Excerpts from a dataset:
************
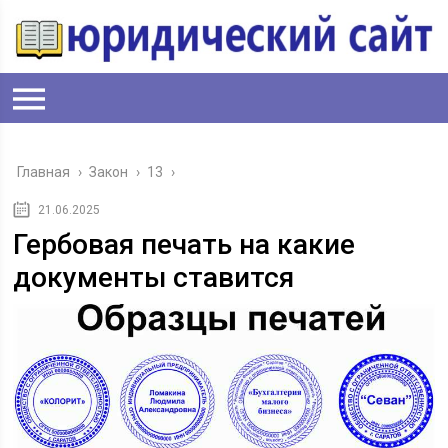
Главная
›
Закон
›
13
›
21.06.2025
Гербовая печать на какие
документы ставится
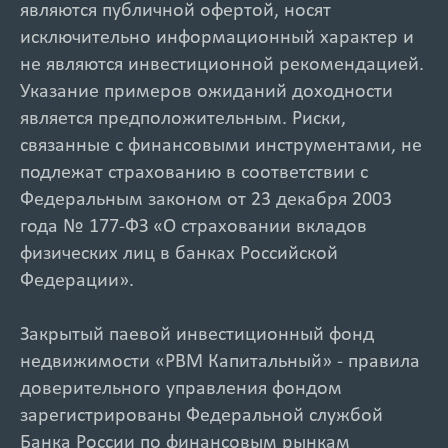
являются публичной офертой, носят
исключительно информационный характер и
не являются инвестиционной рекомендацией.
Указание примеров ожиданий доходности
является предположительным. Риски,
связанные с финансовыми инструментами, не
подлежат страхованию в соответствии с
Федеральным законом от 23 декабря 2003
года № 177-ФЗ «О страховании вкладов
физических лиц в банках Российской
Федерации».
Закрытый паевой инвестиционный фонд
недвижимости «РВМ Капитальный» - правила
доверительного управления фондом
зарегистрированы Федеральной службой
Банка России по финансовым рынкам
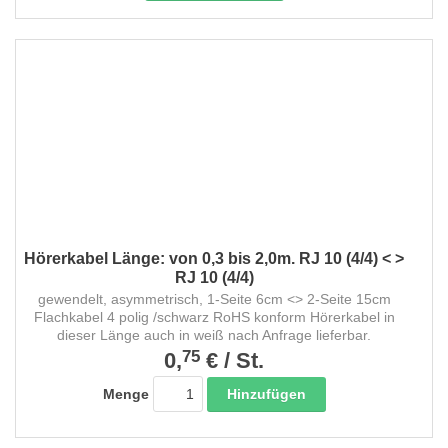
Hörerkabel Länge: von 0,3 bis 2,0m. RJ 10 (4/4) < >
RJ 10 (4/4)
gewendelt, asymmetrisch, 1-Seite 6cm <> 2-Seite 15cm
Flachkabel 4 polig /schwarz RoHS konform Hörerkabel in
dieser Länge auch in weiß nach Anfrage lieferbar.
75
0,
€
/
St.
Hinzufügen
Menge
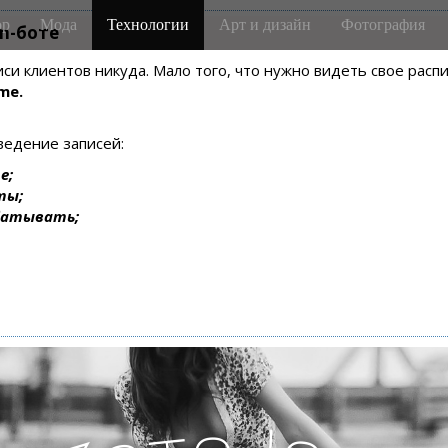
р
Мода
Технологии
Арт и дизайн
Фотография
m-боте
писи клиентов никуда. Мало того, что нужно видеть свое рас
me.
ведение записей:
е;
ты;
батывать;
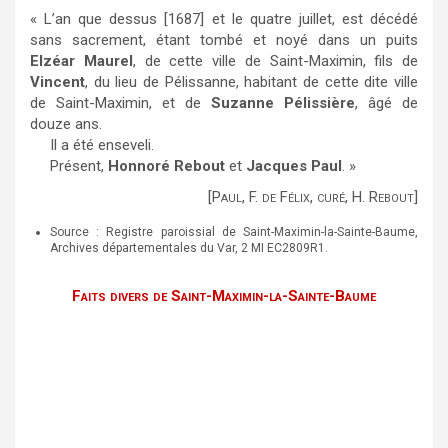
« L’an que dessus [1687] et le quatre juillet, est décédé
sans sacrement, étant tombé et noyé dans un puits
Elzéar Maurel
, de cette ville de Saint-Maximin, fils de
Vincent
, du lieu de Pélissanne, habitant de cette dite ville
de Saint-Maximin, et de
Suzanne Pélissière
, âgé de
douze ans.
Il a été enseveli.
Présent,
Honnoré Rebout
et
Jacques Paul
. »
[Paul, F. de Félix, curé, H. Rebout]
Source : Registre paroissial de Saint-Maximin-la-Sainte-Baume,
Archives départementales du Var, 2 MI EC2809R1.
Faits divers de Saint-Maximin-la-Sainte-Baume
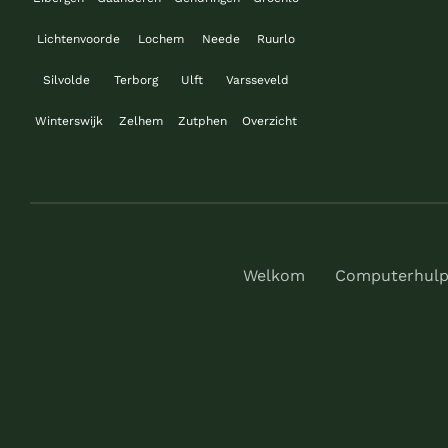
Lichtenvoorde
Lochem
Neede
Ruurlo
Silvolde
Terborg
Ulft
Varsseveld
Winterswijk
Zelhem
Zutphen
Overzicht
Welkom
Computerhul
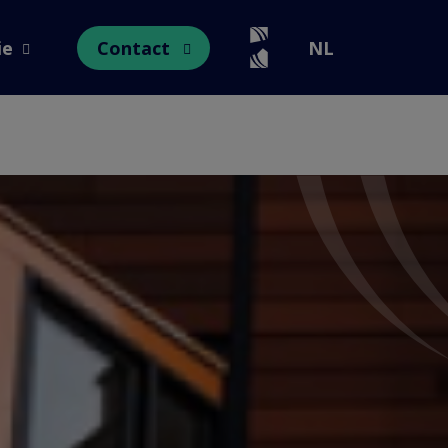
ie
Contact
NL
Open submenu
Open submenu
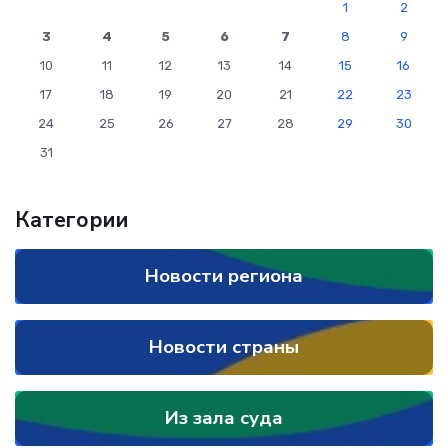
1
2
3
4
5
6
7
8
9
10
11
12
13
14
15
16
17
18
19
20
21
22
23
24
25
26
27
28
29
30
31
Категории
Новости региона
Новости страны
Из зала суда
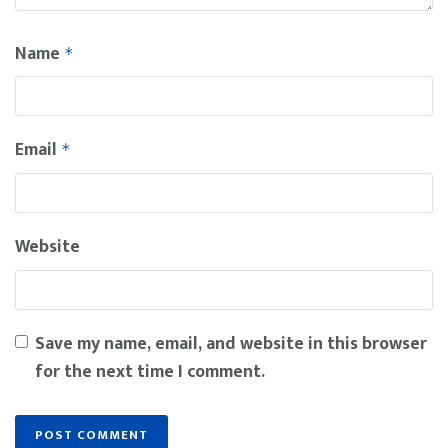
Name
*
Email
*
Website
Save my name, email, and website in this browser
for the next time I comment.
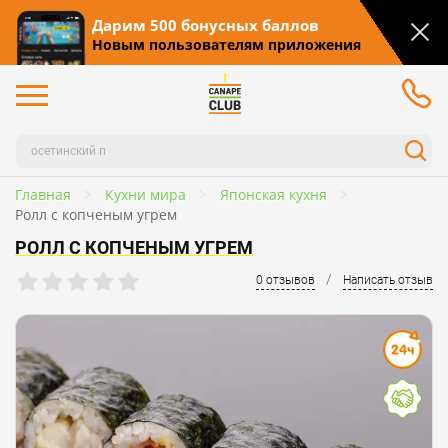
Дарим 500 бонусных баллов
Новым пользователям приложения
Главная
Кухни мира
Японская кухня
Ролл с копченым угрем
РОЛЛ С КОПЧЕНЫМ УГРЕМ
/
0 отзывов
Написать отзыв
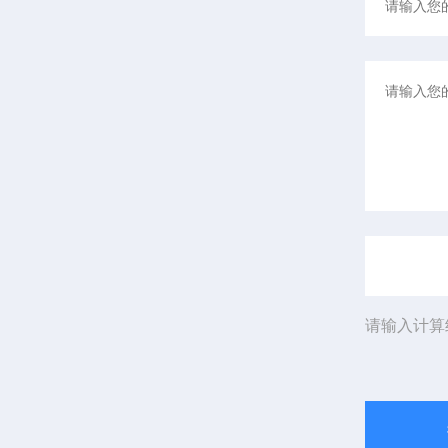
请输入计算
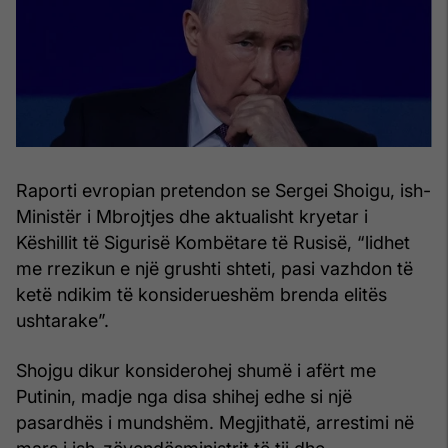
Raporti evropian pretendon se Sergei Shoigu, ish-
Ministër i Mbrojtjes dhe aktualisht kryetar i
Këshillit të Sigurisë Kombëtare të Rusisë, “lidhet
me rrezikun e një grushti shteti, pasi vazhdon të
ketë ndikim të konsiderueshëm brenda elitës
ushtarake”.
Shojgu dikur konsiderohej shumë i afërt me
Putinin, madje nga disa shihej edhe si një
pasardhës i mundshëm. Megjithatë, arrestimi në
************
*EXERCISE:* Without the pictures, extract every entry verbatim.

*SOLUTION:*
Главная
›
Закон
›
13
›
21.06.2025
Гербовая печать на какие
документы ставится
являются публичной офертой, носят
исключительно информационный характер и
не являются инвестиционной рекомендацией.
Указание примеров ожиданий доходности
является предположительным. Риски,
связанные с финансовыми инструментами, не
подлежат страхованию в соответствии с
Федеральным законом от 23 декабря 2003
года № 177-ФЗ «О страховании вкладов
физических лиц в банках Российской
Федерации».
Закрытый паевой инвестиционный фонд
недвижимости «РВМ Капитальный» - правила
доверительного управления фондом
зарегистрированы Федеральной службой
Банка России по финансовым рынкам
Hörerkabel Länge: von 0,3 bis 2,0m. RJ 10 (4/4) < >
RJ 10 (4/4)
gewendelt, asymmetrisch, 1-Seite 6cm <> 2-Seite 15cm
Flachkabel 4 polig /schwarz RoHS konform Hörerkabel in
dieser Länge auch in weiß nach Anfrage lieferbar.
75
0,
€
/
St.
Hinzufügen
Menge
р
Мода
Технологии
Арт и дизайн
Фотография
m-боте
писи клиентов никуда. Мало того, что нужно видеть свое рас
me.
ведение записей:
е;
ты;
батывать;
« L’an que dessus [1687] et le quatre juillet, est décédé
sans sacrement, étant tombé et noyé dans un puits
Elzéar Maurel
, de cette ville de Saint-Maximin, fils de
Vincent
, du lieu de Pélissanne, habitant de cette dite ville
de Saint-Maximin, et de
Suzanne Pélissière
, âgé de
douze ans.
Il a été enseveli.
Présent,
Honnoré Rebout
et
Jacques Paul
. »
[Paul, F. de Félix, curé, H. Rebout]
Source : Registre paroissial de Saint-Maximin-la-Sainte-Baume,
Archives départementales du Var, 2 MI EC2809R1.
Faits divers de Saint-Maximin-la-Sainte-Baume
Lichtenvoorde
Lochem
Neede
Ruurlo
Silvolde
Terborg
Ulft
Varsseveld
Winterswijk
Zelhem
Zutphen
Overzicht
Welkom
Computerhul
ie
Contact
NL
Open submenu
Open submenu
1
2
3
4
5
6
7
8
9
10
11
12
13
14
15
16
17
18
19
20
21
22
23
24
25
26
27
28
29
30
31
Категории
Новости региона
Новости страны
Из зала суда
Name
*
Email
*
Website
Save my name, email, and website in this browser
for the next time I comment.
Дарим 500 бонусных баллов
Новым пользователям приложения
Главная
Кухни мира
Японская кухня
Ролл с копченым угрем
РОЛЛ С КОПЧЕНЫМ УГРЕМ
/
0 отзывов
Написать отзыв
请输入计算
Raporti evropian pretendon se Sergei Shoigu, ish-
Ministër i Mbrojtjes dhe aktualisht kryetar i
Këshillit të Sigurisë Kombëtare të Rusisë, “lidhet
me rrezikun e një grushti shteti, pasi vazhdon të
ketë ndikim të konsiderueshëm brenda elitës
ushtarake”.
Shojgu dikur konsiderohej shumë i afërt me
Putinin, madje nga disa shihej edhe si një
pasardhës i mundshëm. Megjithatë, arrestimi në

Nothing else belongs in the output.